I have a somewhat complicated function of $M+1$ variables, which looks as follows.
$$f (x_0, x_1, x_2, \dots, x_M) = \sum_{i=1}^{N_A} \ln \left[1 - \text{erf}\left(x_0 + \sum_{j=1}^M a_{ij} x_j\right) \right] + \sum_{i=1}^{N_B} \ln \left[1 + \text{erf}\left(x_0 + \sum_{j=1}^M b_{ij} x_j\right) \right].$$
All is real here, but in in principle other than that there are no restrictions on the possible values of the coefficients $a_{ij}$ and $b_{ij}$. $N_A$ and $N_B$ are in general some "larger" numbers (say, at least on the order of 100 or 1000), while $M$ tends to be pretty small, say for example 5 to 10 or so. Not that it should matter, but to add some context, this is actually a likelihood expression for some model.

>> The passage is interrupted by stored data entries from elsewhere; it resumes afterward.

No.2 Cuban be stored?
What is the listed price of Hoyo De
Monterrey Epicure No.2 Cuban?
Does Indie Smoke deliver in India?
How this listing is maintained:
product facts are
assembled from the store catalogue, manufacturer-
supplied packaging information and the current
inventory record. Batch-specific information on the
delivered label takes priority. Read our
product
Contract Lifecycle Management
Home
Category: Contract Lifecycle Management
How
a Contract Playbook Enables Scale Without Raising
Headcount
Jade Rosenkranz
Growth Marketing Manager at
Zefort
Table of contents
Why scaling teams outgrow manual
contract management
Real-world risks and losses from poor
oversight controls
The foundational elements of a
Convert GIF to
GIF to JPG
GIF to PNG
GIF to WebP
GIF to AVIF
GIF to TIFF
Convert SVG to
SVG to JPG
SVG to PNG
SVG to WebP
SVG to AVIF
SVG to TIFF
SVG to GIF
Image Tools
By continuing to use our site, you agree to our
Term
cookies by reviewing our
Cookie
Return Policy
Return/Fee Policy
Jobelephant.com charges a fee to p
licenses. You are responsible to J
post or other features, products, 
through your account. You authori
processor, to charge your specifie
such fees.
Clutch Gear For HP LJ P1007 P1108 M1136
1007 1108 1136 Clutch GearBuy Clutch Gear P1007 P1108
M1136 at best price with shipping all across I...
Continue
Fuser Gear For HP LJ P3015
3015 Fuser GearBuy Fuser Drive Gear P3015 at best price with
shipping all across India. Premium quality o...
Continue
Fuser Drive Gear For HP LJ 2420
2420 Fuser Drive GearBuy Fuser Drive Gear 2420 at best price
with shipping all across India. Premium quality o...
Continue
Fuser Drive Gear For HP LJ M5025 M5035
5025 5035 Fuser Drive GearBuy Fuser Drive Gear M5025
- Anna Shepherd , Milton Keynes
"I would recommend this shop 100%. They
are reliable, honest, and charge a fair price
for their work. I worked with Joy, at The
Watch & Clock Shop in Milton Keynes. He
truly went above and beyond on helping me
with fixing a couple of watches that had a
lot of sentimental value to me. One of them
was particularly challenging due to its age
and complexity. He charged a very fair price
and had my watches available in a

Now my question is, is this a concave function with a unique maximum? Intuitively, the answer seems to be yes, and "numerical evidence" hints to the same direction, but I have a hard time proving it rigorously. I tried to calculate the Hessian, and eventually a general expression for its eigenvalues (which should all be negative in case my assumptions holds true), but it was just too much.

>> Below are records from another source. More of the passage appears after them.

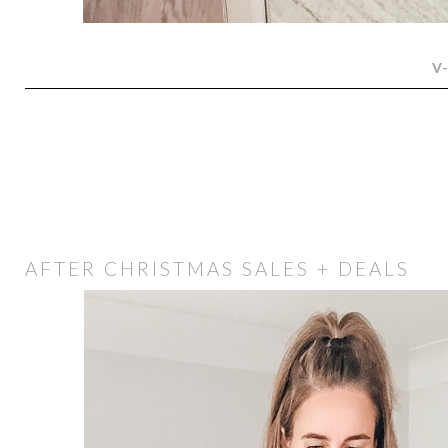
V
AFTER CHRISTMAS SALES + DEALS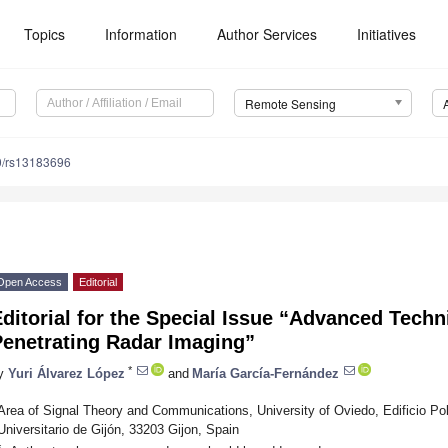
Topics
Information
Author Services
Initiatives
Remote Sensing
0/rs13183696
Open Access
Editorial
ditorial for the Special Issue “Advanced Tech
Penetrating Radar Imaging”
*
y
Yuri Álvarez López
and
María García-Fernández
Area of Signal Theory and Communications, University of Oviedo, Edificio Pol
Universitario de Gijón, 33203 Gijon, Spain
*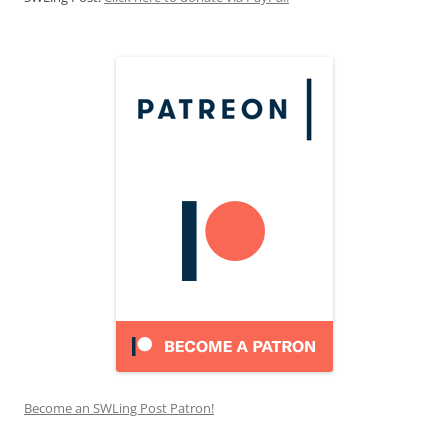
Become an SWLing Post Patron!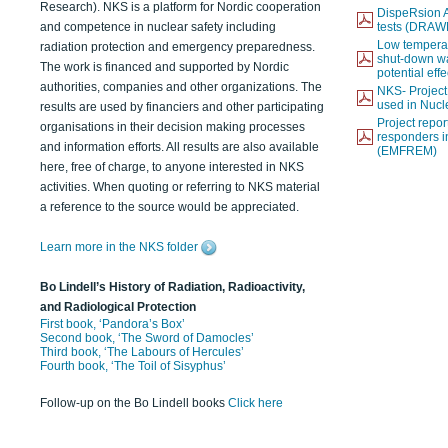
Research). NKS is a platform for Nordic cooperation
DispeRsion A
and competence in nuclear safety including
tests (DRAW
Low temperat
radiation protection and emergency preparedness.
shut-down wat
The work is financed and supported by Nordic
potential eff
authorities, companies and other organizations. The
NKS- Projec
used in Nucl
results are used by financiers and other participating
Project report
organisations in their decision making processes
responders i
and information efforts. All results are also available
(EMFREM)
here, free of charge, to anyone interested in NKS
activities. When quoting or referring to NKS material
a reference to the source would be appreciated.
Learn more in the NKS folder
Bo Lindell’s History of Radiation, Radioactivity,
and Radiological Protection
First book, ‘Pandora’s Box’
Second book, ‘The Sword of Damocles’
Third book, ‘The Labours of Hercules’
Fourth book, ‘The Toil of Sisyphus’
Follow-up on the Bo Lindell books
Click here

Any suggestions would be appreciated!
Thanks, Lennex
A sum of concave functions is concave, and $\ln(1+\text{erf}(t))$ and $\ln(1-\text{erf}(t))$ are easily seen to be concave. So your function is concave. Moreover, since $\ln(1+\text{erf}(t))$ and $\ln(1-\text{erf}(t))$ are strictly concave, the only way for a maximum of your function (assuming it exists) to be non-unique would be for all the $x_0 + \sum_j a_{ij} x_j$ and all the $x_0 + \sum_j b_{ij} x_j$ to be equal at two different points, i.e. the matrix $\pmatrix{1 & A\cr 1 & B\cr}$ to have rank $< M+1$, where $A$ and $B$ are the matrices of coefficients $a_{ij}$ and $b_{ij}$, and the $1$'s are column vectors of all $1$'s.